Even for a server this can be a problem, because after restarting you get an immediate performance hit.

Also keep in mind many software products are not long-living backend processes that can warmup for hours or even minutes. Client apps need good responsiveness, and before JIT even realizes which code to compile, it is already too late.


I think what you wrote largely applies to Java and especially JavaScript, much less to C#. Value types, real generics, and native stack allow even the faster version of the .NET JIT to produce native code that’s not too horrible performance wise.

Good enough for desktop or embedded use cases, even on slow CPUs. I have 3 such devices on my desk, Raspberry Pi 4, a dev.board with Rockchip RK3288, and a tablet with Atom Z3735G, .NET is reasonably fast on all of them, without noticeable warmup issues at startup.


I was talking about JITs in general.
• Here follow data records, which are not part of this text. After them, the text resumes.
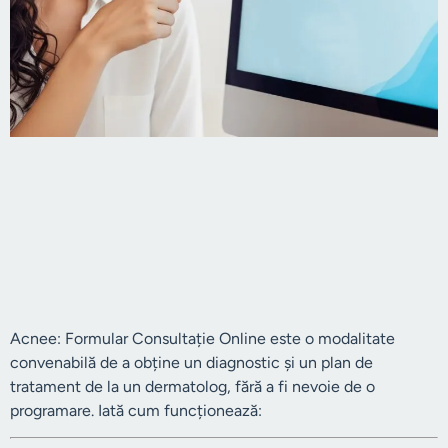
Acnee: Formular Consultație Online este o modalitate
convenabilă de a obține un diagnostic și un plan de
tratament de la un dermatolog, fără a fi nevoie de o
programare. Iată cum funcționează: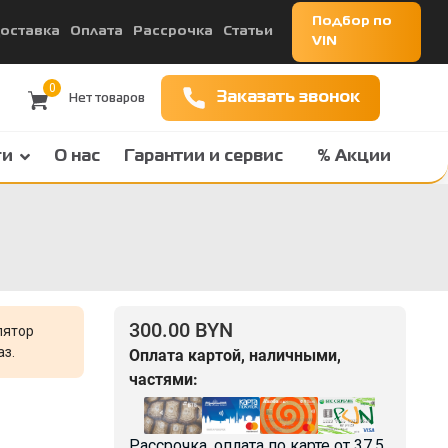
Подбор по
оставка
Оплата
Рассрочка
Статьи
VIN
0
Заказать звонок
ги
О нас
Гарантии и сервис
% Акции
300.00 BYN
лятор
аз.
Оплата картой, наличными,
частями:
Рассрочка, оплата по карте от
37.5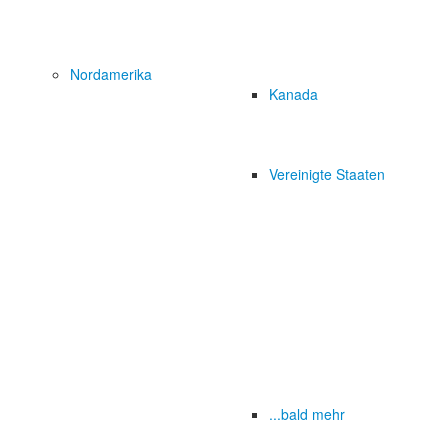
Nordamerika
Kanada
Vereinigte Staaten
...bald mehr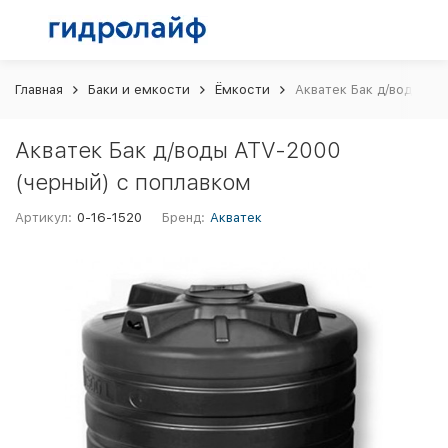
Главная
Баки и емкости
Ёмкости
Акватек Бак д/воды AT
Акватек Бак д/воды ATV-2000
(черный) с поплавком
Артикул:
0-16-1520
Бренд:
Акватек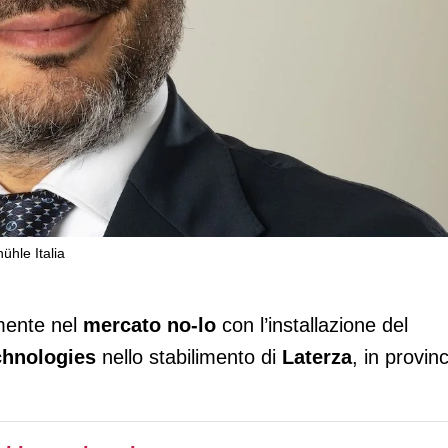
ühle Italia
ra uno dei primi impianti di
lmente nel
mercato no-lo
con l’installazione del
hnologies
nello stabilimento di
Laterza
, in provinc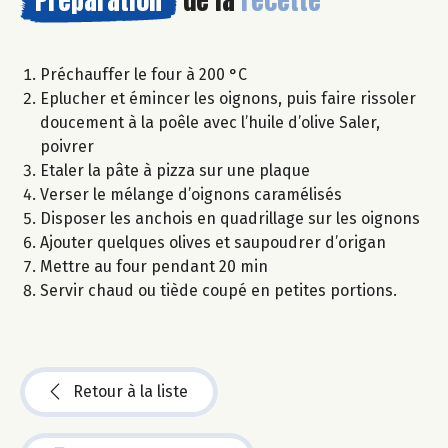
Préchauffer le four à 200 °C
Eplucher et émincer les oignons, puis faire rissoler
doucement à la poêle avec l’huile d’olive Saler,
poivrer
Etaler la pâte à pizza sur une plaque
Verser le mélange d’oignons caramélisés
Disposer les anchois en quadrillage sur les oignons
Ajouter quelques olives et saupoudrer d’origan
Mettre au four pendant 20 min
Servir chaud ou tiède coupé en petites portions.
Retour à la liste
Sure, you can AOT-compile .NET code quite efficiently, but then this is a different story.

Here is a nice analysis of how various JITs warmup in practice:

https://tratt.net/laurie/blog/entries/why_arent_more_users_m...

TL;DR; often they don't!


> unfortunately codebases today can be very, very huge

why is that?


Actually, action for action managed languages tend to be "faster" than C in the sense that writing the equivalent program would be slower in C. However, the additional freedom leads to increased program complexity and that complexity eats into the performance budget enough to end up slower than "idiomatically" written C where the developer distilled the solution to its bare essence.

Javascript has the fastest general purpose hashmap/dictionary implementation of all programming languages but at the same time you are forced to use them all the time which overall slows the language down. Writing exactly the same code in C would be even slower since C hashmaps aren't as optimized. However, C code is rarely written like that so it's usually faster.
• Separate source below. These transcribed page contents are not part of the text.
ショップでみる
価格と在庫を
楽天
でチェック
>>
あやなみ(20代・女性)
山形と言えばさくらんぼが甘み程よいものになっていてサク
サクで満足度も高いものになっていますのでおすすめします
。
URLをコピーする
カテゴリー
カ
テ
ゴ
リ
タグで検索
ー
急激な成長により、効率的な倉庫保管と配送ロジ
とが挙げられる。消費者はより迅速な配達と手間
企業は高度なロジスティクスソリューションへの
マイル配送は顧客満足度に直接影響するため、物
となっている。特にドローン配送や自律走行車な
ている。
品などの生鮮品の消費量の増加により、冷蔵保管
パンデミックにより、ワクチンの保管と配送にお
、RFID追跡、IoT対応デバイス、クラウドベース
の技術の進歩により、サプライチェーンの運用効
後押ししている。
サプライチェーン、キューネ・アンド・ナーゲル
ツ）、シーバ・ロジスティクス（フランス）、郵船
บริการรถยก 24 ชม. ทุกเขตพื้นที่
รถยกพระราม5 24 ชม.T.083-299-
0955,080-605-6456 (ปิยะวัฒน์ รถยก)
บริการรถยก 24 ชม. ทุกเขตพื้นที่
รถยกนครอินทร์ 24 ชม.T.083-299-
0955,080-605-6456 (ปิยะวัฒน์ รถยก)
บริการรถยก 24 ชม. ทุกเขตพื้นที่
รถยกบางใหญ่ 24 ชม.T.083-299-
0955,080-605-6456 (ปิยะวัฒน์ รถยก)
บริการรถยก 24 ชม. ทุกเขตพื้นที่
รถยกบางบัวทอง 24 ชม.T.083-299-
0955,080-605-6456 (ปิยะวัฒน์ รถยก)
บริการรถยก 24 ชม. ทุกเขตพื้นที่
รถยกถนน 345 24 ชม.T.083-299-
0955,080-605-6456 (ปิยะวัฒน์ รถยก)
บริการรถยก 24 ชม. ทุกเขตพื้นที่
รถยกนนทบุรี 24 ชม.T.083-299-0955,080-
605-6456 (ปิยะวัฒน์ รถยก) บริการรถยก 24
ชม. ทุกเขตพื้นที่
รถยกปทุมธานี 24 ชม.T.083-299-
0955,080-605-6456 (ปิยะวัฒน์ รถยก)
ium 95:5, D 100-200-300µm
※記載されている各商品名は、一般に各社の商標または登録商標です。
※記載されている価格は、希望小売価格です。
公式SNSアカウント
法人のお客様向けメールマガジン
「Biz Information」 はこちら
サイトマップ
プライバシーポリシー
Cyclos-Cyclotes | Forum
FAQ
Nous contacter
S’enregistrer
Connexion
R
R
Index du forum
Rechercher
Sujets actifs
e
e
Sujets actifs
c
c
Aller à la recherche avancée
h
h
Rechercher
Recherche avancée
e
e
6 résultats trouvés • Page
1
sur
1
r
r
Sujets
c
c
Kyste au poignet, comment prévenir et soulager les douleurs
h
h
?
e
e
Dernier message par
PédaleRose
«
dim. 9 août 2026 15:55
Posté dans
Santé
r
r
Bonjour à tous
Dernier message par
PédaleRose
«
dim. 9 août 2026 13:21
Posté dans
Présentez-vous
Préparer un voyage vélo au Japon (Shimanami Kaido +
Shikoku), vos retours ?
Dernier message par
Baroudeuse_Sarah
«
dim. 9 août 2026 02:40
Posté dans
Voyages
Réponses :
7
I don't know about LLVM but GCC has had something like this for years as a standard optimization feature. You create a binary with special profiling code which writes to a file. After running the program a few times, you recompile with optimization that uses this file. I forgot the flags though.
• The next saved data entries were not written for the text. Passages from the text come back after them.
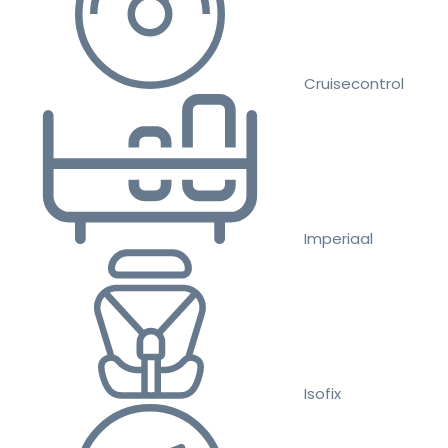
Cruisecontrol
Imperiaal
Isofix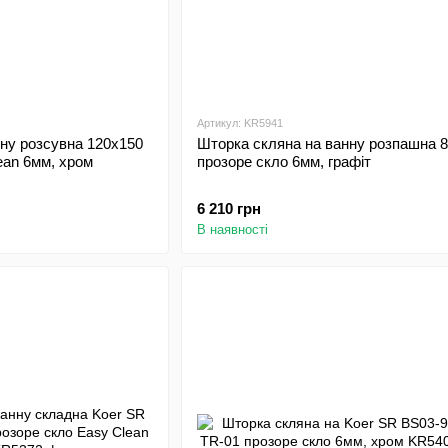
Артикул: KR5941
ну розсувна 120x150
Шторка скляна на ванну розпашна 
ean 6мм, хром
прозоре скло 6мм, графіт
6 210 грн
В наявності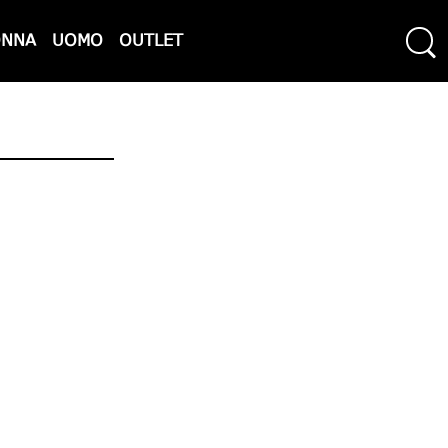
ONNA
UOMO
OUTLET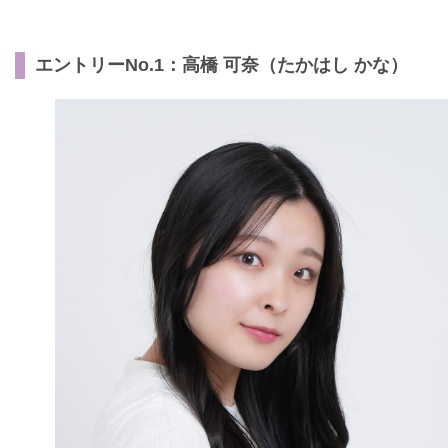
エントリーNo.1：高橋 可奈（たかはし かな）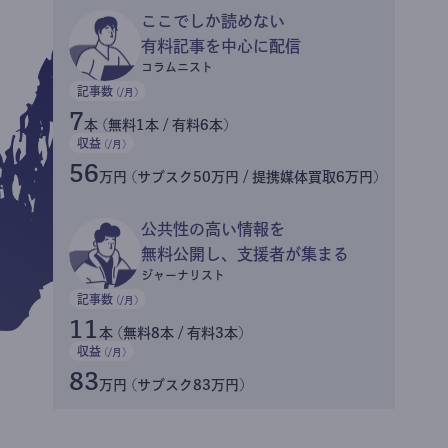
ここでしか読めない
有料記事を中心に配信
コラムニスト
記事数
(/月)
7
本 (無料1本 / 有料6本)
収益
(/月)
56
万円 (サブスク50万円 / 提携媒体買取6万円)
公共性の高い情報を
無料公開し、支援者が集まる
ジャーナリスト
記事数
(/月)
11
本 (無料8本 / 有料3本)
収益
(/月)
83
万円 (サブスク83万円)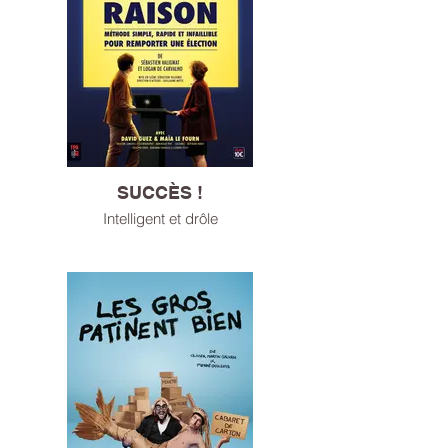
SUCCÈS !
Intelligent et drôle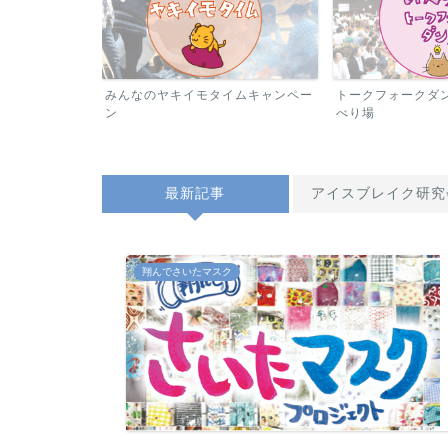
みんなのヤキイモタイムキャンペー
トークフォークダ
プロジェクト
ン
べり場
最新記事
アイスブレイク研究
翔んでさいたマスク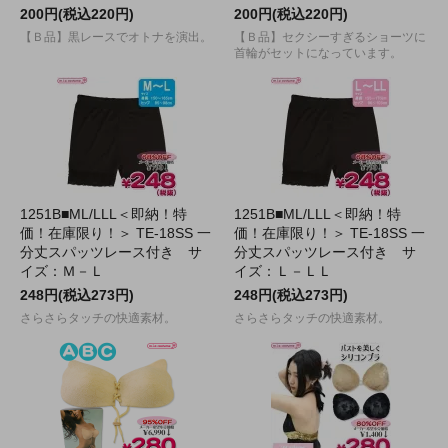
200円(税込220円)
200円(税込220円)
【Ｂ品】黒レースでオトナを演出。
【Ｂ品】セクシーすぎるショーツに
首輪がセットになっています。
1251B■ML/LLL＜即納！特
1251B■ML/LLL＜即納！特
価！在庫限り！＞ TE-18SS 一
価！在庫限り！＞ TE-18SS 一
分丈スパッツレース付き サ
分丈スパッツレース付き サ
イズ：Ｍ－Ｌ
イズ：Ｌ－ＬＬ
248円(税込273円)
248円(税込273円)
さらさらタッチの快適素材。
さらさらタッチの快適素材。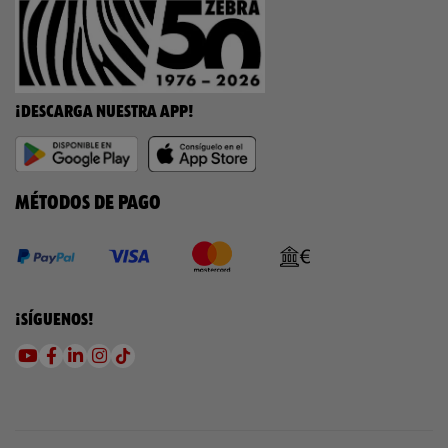
¡DESCARGA NUESTRA APP!
MÉTODOS DE PAGO
¡SÍGUENOS!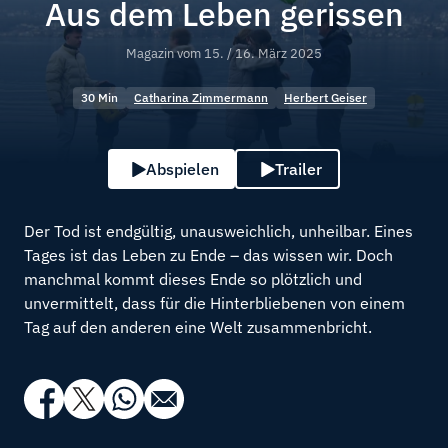
Aus dem Leben gerissen
Magazin vom
15. / 16. März 2025
30 Min
Catharina Zimmermann
Herbert Geiser
Abspielen
Trailer
Der Tod ist endgültig, unausweichlich, unheilbar. Eines
Tages ist das Leben zu Ende – das wissen wir. Doch
manchmal kommt dieses Ende so plötzlich und
unvermittelt, dass für die Hinterbliebenen von einem
Tag auf den anderen eine Welt zusammenbricht.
Personally, I'm more interested in executable optimization. It decompiles an executable, performs whole-program optimization, and re-compiles it. I'd love to tinker around with optimizing other people's binaries (e.g. games) for my machine. There is something like that for LLVM but it's very experimental.


It's called profile-guided optimization.

And it fails for C when the source data changes significantly, compared to the inputs used by developers when they were building the binary.


Yes indeed.


> You would have to prove that integer values lie within certain ranges (hard)

Don't JavaScript JITs rely heavily on this to reduce JavaScript's floating-point arithmetic to integer arithmetic?

Not to say it's easy, but hasn't a lot of work been done on this?


Sometimes you can prove that values will remain integer when iterating over array indices for example. However, in the general case, when doing integer additions or multiplications, they need to insert dynamic integer overflow check instructions everywhere. When the integers would overflow they have to be converted to floating-point values.

If you think about this for a second. Suppose I have a loop where I'm multiplying values:

function foo(x, y, n) { for (var i = 0; i < n; ++i) { x = x * y; }

    return x;
}

In order to know that the multiplication won't overflow, you have to be able to prove that both x and y, coming into that function, will be integers. You also have to have information about the range of x, y and i. If you know that x>=0 and y>= but you don't know how many times the loop will execute at compile time, you are basically screwed. You could unroll the loop to reduce the number of dynamic checks you need, but then that increases your code size. So you mostly have to check that the multiplication doesn't overflow on every iteration. You may also have to do dynamic type checks if you can't prove that x,y,i will always be integers.